People keep saying this, and meanwhile, AI keeps getting better, because, surprise surprise, (A) the data sources that get weighted the heaviest are those with the highest quality-filters**, (B) trainers impose their own filters, (C) preexisting datasets continue to exist and can be used at will, and (D) it's entirely a myth that synthetic data is harmful; some degree (indeed, increasing degrees) of synthetic data are quite useful, so long as some fresh data continues to enter the system.
Re, D: put a group of scientists from around the world on a well-stocked desert island to debate an issue of interest for a month. Do you think they'll come out dumber? No, of course not. Synthesis, bouncing ideas off each other and learning from that, is absolutely a way to learn, to draw new conclusions from preexisting knowledge. You may know "Blue whales are mammals", and "mammals make milk", and through synthesis deduce "blue whales make milk". Etc.

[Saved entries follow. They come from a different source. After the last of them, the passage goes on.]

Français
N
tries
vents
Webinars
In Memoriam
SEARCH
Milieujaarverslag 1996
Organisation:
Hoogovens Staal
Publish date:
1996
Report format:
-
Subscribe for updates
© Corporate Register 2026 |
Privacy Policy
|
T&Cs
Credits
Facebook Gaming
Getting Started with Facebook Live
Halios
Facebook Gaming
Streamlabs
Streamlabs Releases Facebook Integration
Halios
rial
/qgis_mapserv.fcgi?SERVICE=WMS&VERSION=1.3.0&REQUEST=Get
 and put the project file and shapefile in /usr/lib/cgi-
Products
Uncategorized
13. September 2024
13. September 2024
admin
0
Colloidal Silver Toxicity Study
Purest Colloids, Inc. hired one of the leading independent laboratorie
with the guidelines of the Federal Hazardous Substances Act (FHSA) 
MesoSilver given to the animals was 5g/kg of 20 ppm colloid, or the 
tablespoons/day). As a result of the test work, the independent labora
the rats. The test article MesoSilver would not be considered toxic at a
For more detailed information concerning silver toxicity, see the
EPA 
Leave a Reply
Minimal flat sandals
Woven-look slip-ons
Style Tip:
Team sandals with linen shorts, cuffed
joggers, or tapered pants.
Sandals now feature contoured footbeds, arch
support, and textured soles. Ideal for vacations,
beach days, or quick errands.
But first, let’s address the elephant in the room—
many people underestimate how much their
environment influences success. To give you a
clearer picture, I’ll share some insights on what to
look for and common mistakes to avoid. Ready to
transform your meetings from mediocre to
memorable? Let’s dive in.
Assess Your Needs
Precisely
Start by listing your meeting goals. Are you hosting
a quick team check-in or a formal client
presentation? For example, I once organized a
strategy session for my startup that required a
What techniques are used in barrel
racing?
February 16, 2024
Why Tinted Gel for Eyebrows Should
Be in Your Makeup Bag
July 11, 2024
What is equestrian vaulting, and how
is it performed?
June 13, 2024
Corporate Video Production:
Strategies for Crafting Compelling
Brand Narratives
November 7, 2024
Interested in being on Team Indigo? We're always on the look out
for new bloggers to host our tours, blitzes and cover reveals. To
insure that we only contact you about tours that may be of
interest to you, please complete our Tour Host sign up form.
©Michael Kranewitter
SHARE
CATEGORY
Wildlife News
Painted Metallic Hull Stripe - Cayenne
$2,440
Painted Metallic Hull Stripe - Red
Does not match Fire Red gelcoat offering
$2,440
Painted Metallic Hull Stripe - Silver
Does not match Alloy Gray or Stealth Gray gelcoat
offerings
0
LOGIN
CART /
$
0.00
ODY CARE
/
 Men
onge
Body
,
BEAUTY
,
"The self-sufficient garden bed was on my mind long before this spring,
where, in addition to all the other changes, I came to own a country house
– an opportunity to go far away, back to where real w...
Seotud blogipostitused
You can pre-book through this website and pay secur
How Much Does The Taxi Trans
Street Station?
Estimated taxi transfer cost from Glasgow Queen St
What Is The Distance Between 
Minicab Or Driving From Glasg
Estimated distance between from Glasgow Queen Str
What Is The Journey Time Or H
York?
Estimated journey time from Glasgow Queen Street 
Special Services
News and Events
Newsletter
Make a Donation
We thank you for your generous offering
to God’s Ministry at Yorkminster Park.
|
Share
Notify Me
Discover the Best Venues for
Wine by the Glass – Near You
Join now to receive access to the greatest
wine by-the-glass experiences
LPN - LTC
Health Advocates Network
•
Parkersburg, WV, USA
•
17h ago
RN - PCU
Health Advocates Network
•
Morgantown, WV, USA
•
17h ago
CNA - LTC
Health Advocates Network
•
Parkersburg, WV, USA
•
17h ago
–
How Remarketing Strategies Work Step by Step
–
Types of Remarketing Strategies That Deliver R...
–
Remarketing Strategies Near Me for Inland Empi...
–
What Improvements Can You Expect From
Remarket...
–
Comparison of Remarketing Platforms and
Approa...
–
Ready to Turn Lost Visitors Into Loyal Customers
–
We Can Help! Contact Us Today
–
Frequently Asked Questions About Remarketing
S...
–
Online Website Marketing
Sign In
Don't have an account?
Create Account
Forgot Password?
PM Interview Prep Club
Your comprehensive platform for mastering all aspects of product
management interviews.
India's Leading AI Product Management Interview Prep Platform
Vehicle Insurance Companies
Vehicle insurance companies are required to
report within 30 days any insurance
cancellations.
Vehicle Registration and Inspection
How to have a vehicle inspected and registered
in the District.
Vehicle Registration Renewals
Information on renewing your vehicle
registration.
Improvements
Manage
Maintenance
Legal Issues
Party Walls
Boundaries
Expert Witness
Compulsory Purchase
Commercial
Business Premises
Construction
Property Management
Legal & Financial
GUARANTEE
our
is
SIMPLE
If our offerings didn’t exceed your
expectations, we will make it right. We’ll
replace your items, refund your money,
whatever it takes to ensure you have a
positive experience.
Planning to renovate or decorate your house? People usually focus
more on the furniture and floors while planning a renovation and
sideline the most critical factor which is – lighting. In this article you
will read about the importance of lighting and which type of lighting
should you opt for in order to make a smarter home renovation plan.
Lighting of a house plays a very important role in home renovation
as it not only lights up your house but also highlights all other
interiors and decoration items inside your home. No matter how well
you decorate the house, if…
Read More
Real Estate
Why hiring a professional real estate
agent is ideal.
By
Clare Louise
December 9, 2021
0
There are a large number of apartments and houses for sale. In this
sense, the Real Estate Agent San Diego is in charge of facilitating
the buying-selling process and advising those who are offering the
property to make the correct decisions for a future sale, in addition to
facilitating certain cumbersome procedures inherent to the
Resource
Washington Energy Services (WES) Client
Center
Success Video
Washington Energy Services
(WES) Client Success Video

Now, if you put said scientists on a desert island for millennia (let's pretend they're immortal, and ignore the other issues with the analogy), with writing things down being forbidden, and no new sources of information: yes, there will be loss of information over time, eventually offsetting what they gain from synthesis. Their minds will still be coherent, but facts will slowly leak out of the system. New information input into the system is also important.
Re: **(A), much of the internet is in effect filtered. Look for example at this website, which isn't at all remarkable. Yes, sometimes spam bots make it in in the comments, but they eventually get kicked out. Even when they get in, they get modded down. Article submissions are also moderated by editors. Now, an AI might do such a good job with its comments or submissions that it doesn't get noticed, but if so, so what? If it's doing as good or better than humans - and it's disadvantaged, by probably coming from a limited subset of IPs, maybe having a recognizable personality, etc - then GREAT, sounds like good training data.
Maybe I'm an AI right now that's been given old hacked Slashdot users' accounts as part of a botnet, tasked to try to mimic their past personalities while trying to convince other users to support AI development. And maybe I'm mentioning this fact to try to throw you off the mark so that you don't think it's true.